Salaried employee benefits are based on each employee’s highest monthly earnings for five consecutive years during the final 10 years before retirement.

Hourly and union employee benefits generally are stated amounts for each year of service.

Union employee benefits are set through collective-bargaining agreements.

We contribute to our U.S. and Canadian pension plans according to established funding standards. The funding standards for the plans are:

U.S. pension plans — according to the Employee Retirement Income Security Act of 1974 and

Canadian pension plans — according to the applicable provincial pension act and the Income Tax Act.

Postretirement benefits other than pensions. We provide certain postretirement health care and life insurance benefits for some retired employees. In some cases, we pay a portion of the cost of the benefit. Note 9: Pension and Other Postretirement Benefit Plans provides additional information about our postretirement benefit plans.

Environmental Remediation

Environmental Remediation

We accrue losses associated with environmental remediation obligations when such losses are probable and reasonably estimable. Future expenditures for environmental remediation obligations are not discounted to their present value. Recoveries of environmental remediation costs from other parties are recorded as assets when the recovery is deemed probable and does not exceed the amount of losses previously recorded.

Earnings Per Share

Basic earnings (loss) per share is net earnings (loss) available to common shareholders divided by the weighted average number of our outstanding common shares, including stock equivalent units where there is no circumstance under which those shares would not be issued.

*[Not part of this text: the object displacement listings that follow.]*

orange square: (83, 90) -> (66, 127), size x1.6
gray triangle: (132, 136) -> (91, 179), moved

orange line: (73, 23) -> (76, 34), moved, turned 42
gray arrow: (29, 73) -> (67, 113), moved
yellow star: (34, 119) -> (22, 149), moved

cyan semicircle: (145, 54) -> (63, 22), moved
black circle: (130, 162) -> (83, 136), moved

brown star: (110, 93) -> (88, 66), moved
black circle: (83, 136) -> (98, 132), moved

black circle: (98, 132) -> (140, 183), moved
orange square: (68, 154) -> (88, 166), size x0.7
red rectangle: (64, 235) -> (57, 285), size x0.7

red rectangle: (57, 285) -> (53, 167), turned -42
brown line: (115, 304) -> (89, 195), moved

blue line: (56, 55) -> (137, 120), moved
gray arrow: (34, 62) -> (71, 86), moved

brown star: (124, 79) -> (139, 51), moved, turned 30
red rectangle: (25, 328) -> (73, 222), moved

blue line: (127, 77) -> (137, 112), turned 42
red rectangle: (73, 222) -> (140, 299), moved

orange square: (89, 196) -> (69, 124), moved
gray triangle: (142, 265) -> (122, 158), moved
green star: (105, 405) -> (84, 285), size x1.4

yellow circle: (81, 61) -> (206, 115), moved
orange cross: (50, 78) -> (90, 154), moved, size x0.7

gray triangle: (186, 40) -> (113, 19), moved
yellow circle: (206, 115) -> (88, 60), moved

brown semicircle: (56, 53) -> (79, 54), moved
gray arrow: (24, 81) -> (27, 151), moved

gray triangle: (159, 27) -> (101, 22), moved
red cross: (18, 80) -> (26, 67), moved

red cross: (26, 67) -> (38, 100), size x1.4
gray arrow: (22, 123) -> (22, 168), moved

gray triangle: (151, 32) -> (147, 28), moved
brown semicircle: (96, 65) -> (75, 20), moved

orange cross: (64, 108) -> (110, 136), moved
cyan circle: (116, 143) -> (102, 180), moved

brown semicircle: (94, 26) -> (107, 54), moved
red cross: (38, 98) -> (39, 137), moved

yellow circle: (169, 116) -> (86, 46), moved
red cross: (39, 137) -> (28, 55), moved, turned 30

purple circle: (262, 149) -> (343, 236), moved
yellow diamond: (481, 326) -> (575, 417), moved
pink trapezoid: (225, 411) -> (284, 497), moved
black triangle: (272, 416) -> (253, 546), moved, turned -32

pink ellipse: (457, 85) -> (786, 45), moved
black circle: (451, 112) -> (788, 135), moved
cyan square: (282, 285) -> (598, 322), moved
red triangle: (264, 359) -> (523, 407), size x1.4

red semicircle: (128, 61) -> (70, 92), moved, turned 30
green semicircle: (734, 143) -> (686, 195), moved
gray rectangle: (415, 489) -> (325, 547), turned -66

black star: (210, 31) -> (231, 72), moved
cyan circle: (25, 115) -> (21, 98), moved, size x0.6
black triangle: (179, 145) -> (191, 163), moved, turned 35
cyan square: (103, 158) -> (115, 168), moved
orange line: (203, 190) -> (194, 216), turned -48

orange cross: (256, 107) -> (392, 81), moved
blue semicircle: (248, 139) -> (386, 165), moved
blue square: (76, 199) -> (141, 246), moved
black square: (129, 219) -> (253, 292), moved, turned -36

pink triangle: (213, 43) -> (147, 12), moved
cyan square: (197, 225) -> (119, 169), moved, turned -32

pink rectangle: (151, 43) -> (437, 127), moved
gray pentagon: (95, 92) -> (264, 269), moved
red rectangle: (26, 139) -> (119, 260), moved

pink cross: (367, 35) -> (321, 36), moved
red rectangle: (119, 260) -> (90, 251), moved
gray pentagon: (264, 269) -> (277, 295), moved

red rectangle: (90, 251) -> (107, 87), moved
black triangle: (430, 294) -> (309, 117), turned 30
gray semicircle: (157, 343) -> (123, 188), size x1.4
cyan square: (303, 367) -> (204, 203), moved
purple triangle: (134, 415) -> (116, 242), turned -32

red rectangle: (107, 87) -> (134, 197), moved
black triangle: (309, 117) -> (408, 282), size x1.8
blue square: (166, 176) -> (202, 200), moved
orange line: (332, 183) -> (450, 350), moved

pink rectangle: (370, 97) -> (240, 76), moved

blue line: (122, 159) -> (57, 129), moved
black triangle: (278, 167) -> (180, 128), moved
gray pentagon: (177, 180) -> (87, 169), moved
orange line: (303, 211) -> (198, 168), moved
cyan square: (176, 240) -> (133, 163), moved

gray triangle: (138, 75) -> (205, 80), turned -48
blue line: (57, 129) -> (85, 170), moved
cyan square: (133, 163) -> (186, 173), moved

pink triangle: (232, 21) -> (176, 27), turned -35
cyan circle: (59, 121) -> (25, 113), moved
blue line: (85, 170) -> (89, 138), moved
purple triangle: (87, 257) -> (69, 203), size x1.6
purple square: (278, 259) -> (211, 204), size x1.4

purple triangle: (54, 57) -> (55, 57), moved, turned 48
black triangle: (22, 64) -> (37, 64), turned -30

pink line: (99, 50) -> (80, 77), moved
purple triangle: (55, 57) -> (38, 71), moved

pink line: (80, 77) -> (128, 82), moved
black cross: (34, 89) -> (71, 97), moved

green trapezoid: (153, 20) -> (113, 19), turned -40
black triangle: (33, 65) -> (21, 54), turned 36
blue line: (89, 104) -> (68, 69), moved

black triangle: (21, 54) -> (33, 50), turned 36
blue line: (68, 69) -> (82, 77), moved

Diluted earnings (loss) per share is net earnings (loss) available to common shareholders divided by the sum of the:

weighted average number of our outstanding common shares and

the effect of our outstanding dilutive potential common shares.

Dilutive potential common shares may include:

outstanding stock options,

restricted stock units and

performance share units.

We use the treasury stock method to calculate the dilutive effect of our outstanding stock options, restricted stock units and performance share units. Share-based payment awards that are contingently issuable upon the achievement of specified performance or market conditions are included in our diluted earnings per share calculation in the period in which the conditions are satisfied.

Stock Repurchase Programs Policy

All common stock repurchases under the 2016 and 2019 Repurchase Programs were made in open-market transactions.

We record share repurchases upon trade date as opposed to the settlement date when cash is disbursed. We record a liability to account for repurchases that have not been cash settled.
Share-based Compensation

HOW WE ACCOUNT FOR SHARE-BASED AWARDS

When accounting for share-based awards we:

use a fair-value-based measurement and

recognize the cost of share-based awards on our consolidated financial statements.

We recognize the cost of share-based awards on our Consolidated Statement of Operations over the required service period — generally the period from the date of the grant to the date when it is fully vested. Special situations include:

Awards that vest upon retirement — the required service period ends on the date an employee is eligible for retirement, including early retirement.

Awards that continue to vest following job elimination or the sale of a business — the required service period ends on the date the employment from the company is terminated.

In these special situations, compensation expense from share-based awards is recognized over a period that is shorter than the stated vesting period.